§ **Supplied information**:
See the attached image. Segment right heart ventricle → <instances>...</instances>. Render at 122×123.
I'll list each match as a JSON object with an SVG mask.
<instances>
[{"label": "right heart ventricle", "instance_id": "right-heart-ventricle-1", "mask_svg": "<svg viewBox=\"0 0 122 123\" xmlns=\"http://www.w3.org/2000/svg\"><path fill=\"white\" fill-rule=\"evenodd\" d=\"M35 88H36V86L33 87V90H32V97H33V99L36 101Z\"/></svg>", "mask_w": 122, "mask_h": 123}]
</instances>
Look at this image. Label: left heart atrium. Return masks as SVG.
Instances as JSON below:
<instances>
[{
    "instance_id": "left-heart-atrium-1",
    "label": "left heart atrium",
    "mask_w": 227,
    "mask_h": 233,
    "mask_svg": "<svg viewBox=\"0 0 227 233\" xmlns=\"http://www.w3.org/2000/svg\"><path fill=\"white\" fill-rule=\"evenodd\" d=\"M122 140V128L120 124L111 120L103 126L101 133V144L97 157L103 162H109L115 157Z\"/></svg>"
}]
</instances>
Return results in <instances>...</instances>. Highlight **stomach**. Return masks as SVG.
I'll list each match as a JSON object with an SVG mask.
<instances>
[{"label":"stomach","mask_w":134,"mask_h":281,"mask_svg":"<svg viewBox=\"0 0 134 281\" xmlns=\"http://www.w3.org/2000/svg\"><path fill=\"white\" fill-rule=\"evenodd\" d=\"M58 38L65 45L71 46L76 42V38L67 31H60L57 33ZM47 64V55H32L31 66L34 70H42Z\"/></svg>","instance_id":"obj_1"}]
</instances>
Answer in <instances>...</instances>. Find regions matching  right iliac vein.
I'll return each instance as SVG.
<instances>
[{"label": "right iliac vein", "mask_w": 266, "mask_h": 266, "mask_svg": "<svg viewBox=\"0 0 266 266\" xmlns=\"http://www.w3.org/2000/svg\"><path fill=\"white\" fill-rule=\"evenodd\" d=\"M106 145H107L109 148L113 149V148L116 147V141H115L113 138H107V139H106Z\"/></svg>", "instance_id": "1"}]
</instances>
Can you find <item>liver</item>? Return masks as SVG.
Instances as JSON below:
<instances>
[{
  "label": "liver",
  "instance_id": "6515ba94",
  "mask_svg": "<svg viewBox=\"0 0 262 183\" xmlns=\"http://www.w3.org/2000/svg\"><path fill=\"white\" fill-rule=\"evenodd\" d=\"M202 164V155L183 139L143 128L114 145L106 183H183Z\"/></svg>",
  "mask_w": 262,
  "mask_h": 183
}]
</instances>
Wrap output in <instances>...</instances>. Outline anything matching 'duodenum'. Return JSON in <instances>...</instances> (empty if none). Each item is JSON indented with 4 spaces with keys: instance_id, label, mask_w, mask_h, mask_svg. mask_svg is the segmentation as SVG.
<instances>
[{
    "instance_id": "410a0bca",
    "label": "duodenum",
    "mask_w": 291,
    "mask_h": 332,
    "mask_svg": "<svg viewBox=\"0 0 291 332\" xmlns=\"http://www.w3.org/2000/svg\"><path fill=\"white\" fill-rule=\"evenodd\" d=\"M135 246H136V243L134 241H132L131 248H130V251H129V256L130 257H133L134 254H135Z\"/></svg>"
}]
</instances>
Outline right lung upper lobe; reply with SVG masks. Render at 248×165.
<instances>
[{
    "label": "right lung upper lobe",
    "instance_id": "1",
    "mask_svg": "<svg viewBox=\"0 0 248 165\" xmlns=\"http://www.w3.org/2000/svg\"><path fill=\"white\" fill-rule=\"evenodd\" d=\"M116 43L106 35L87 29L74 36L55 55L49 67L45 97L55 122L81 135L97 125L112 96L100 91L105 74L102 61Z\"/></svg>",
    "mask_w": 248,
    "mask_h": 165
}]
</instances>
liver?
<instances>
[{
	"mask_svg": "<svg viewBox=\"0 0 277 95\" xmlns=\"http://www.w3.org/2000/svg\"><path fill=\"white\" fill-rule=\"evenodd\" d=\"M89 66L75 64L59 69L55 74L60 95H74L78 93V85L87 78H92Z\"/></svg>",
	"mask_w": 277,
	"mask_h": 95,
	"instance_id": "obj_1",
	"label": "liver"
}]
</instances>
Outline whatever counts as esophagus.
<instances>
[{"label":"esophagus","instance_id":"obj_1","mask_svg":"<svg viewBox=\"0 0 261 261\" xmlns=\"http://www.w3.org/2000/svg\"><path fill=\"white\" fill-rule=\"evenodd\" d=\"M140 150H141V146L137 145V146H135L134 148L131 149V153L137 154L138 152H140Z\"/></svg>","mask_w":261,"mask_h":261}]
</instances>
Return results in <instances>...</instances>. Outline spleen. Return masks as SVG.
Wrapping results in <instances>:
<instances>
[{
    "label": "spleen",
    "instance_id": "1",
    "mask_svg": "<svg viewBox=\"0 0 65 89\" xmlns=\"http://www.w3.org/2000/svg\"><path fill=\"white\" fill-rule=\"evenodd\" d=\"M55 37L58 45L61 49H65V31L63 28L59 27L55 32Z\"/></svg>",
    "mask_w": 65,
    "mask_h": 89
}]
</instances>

§ **Assigned task**: Return the full listing unchanged.

§ **Response box**:
See the attached image. Segment right heart ventricle → <instances>...</instances>. Render at 122×123.
I'll list each match as a JSON object with an SVG mask.
<instances>
[{"label": "right heart ventricle", "instance_id": "right-heart-ventricle-1", "mask_svg": "<svg viewBox=\"0 0 122 123\" xmlns=\"http://www.w3.org/2000/svg\"><path fill=\"white\" fill-rule=\"evenodd\" d=\"M35 88H36V86L33 87V90H32V97H33V99L36 101Z\"/></svg>", "mask_w": 122, "mask_h": 123}]
</instances>
Look at this image. Label: left heart atrium. Return masks as SVG.
Instances as JSON below:
<instances>
[{
    "instance_id": "left-heart-atrium-1",
    "label": "left heart atrium",
    "mask_w": 227,
    "mask_h": 233,
    "mask_svg": "<svg viewBox=\"0 0 227 233\" xmlns=\"http://www.w3.org/2000/svg\"><path fill=\"white\" fill-rule=\"evenodd\" d=\"M122 140V128L120 124L111 120L103 126L101 133V144L97 157L103 162H109L115 157Z\"/></svg>"
}]
</instances>
Return results in <instances>...</instances>. Highlight **stomach**. Return masks as SVG.
I'll list each match as a JSON object with an SVG mask.
<instances>
[{"label":"stomach","mask_w":134,"mask_h":281,"mask_svg":"<svg viewBox=\"0 0 134 281\" xmlns=\"http://www.w3.org/2000/svg\"><path fill=\"white\" fill-rule=\"evenodd\" d=\"M58 38L65 45L71 46L76 42V38L67 31H60L57 33ZM47 64V55H32L31 66L34 70H42Z\"/></svg>","instance_id":"obj_1"}]
</instances>
Answer in <instances>...</instances>. Find regions matching  right iliac vein.
I'll return each instance as SVG.
<instances>
[{"label": "right iliac vein", "mask_w": 266, "mask_h": 266, "mask_svg": "<svg viewBox=\"0 0 266 266\" xmlns=\"http://www.w3.org/2000/svg\"><path fill=\"white\" fill-rule=\"evenodd\" d=\"M106 145H107L109 148L113 149V148L116 147V141H115L113 138H107V139H106Z\"/></svg>", "instance_id": "1"}]
</instances>
Can you find <item>liver</item>? Return masks as SVG.
Instances as JSON below:
<instances>
[{
  "label": "liver",
  "instance_id": "6515ba94",
  "mask_svg": "<svg viewBox=\"0 0 262 183\" xmlns=\"http://www.w3.org/2000/svg\"><path fill=\"white\" fill-rule=\"evenodd\" d=\"M202 164V155L183 139L143 128L114 145L106 183H183Z\"/></svg>",
  "mask_w": 262,
  "mask_h": 183
}]
</instances>
Wrap output in <instances>...</instances>. Outline anything matching 'duodenum'. Return JSON in <instances>...</instances> (empty if none). Each item is JSON indented with 4 spaces with keys: instance_id, label, mask_w, mask_h, mask_svg. mask_svg is the segmentation as SVG.
<instances>
[{
    "instance_id": "410a0bca",
    "label": "duodenum",
    "mask_w": 291,
    "mask_h": 332,
    "mask_svg": "<svg viewBox=\"0 0 291 332\" xmlns=\"http://www.w3.org/2000/svg\"><path fill=\"white\" fill-rule=\"evenodd\" d=\"M135 246H136V243L134 241H132L131 248H130V251H129V256L130 257H133L134 254H135Z\"/></svg>"
}]
</instances>
Outline right lung upper lobe; reply with SVG masks. Render at 248×165.
<instances>
[{
    "label": "right lung upper lobe",
    "instance_id": "1",
    "mask_svg": "<svg viewBox=\"0 0 248 165\" xmlns=\"http://www.w3.org/2000/svg\"><path fill=\"white\" fill-rule=\"evenodd\" d=\"M116 43L106 35L87 29L74 36L55 55L49 67L45 97L55 122L81 135L97 125L112 96L100 91L105 74L102 61Z\"/></svg>",
    "mask_w": 248,
    "mask_h": 165
}]
</instances>
liver?
<instances>
[{
	"mask_svg": "<svg viewBox=\"0 0 277 95\" xmlns=\"http://www.w3.org/2000/svg\"><path fill=\"white\" fill-rule=\"evenodd\" d=\"M89 66L75 64L59 69L55 74L60 95H74L78 93V85L87 78H92Z\"/></svg>",
	"mask_w": 277,
	"mask_h": 95,
	"instance_id": "obj_1",
	"label": "liver"
}]
</instances>
Outline whatever counts as esophagus.
<instances>
[{"label":"esophagus","instance_id":"obj_1","mask_svg":"<svg viewBox=\"0 0 261 261\" xmlns=\"http://www.w3.org/2000/svg\"><path fill=\"white\" fill-rule=\"evenodd\" d=\"M140 150H141V146L137 145V146H135L134 148L131 149V153L137 154L138 152H140Z\"/></svg>","mask_w":261,"mask_h":261}]
</instances>
Return results in <instances>...</instances>. Outline spleen. Return masks as SVG.
Wrapping results in <instances>:
<instances>
[{
    "label": "spleen",
    "instance_id": "1",
    "mask_svg": "<svg viewBox=\"0 0 65 89\" xmlns=\"http://www.w3.org/2000/svg\"><path fill=\"white\" fill-rule=\"evenodd\" d=\"M55 37L58 45L61 49H65V31L63 28L59 27L55 32Z\"/></svg>",
    "mask_w": 65,
    "mask_h": 89
}]
</instances>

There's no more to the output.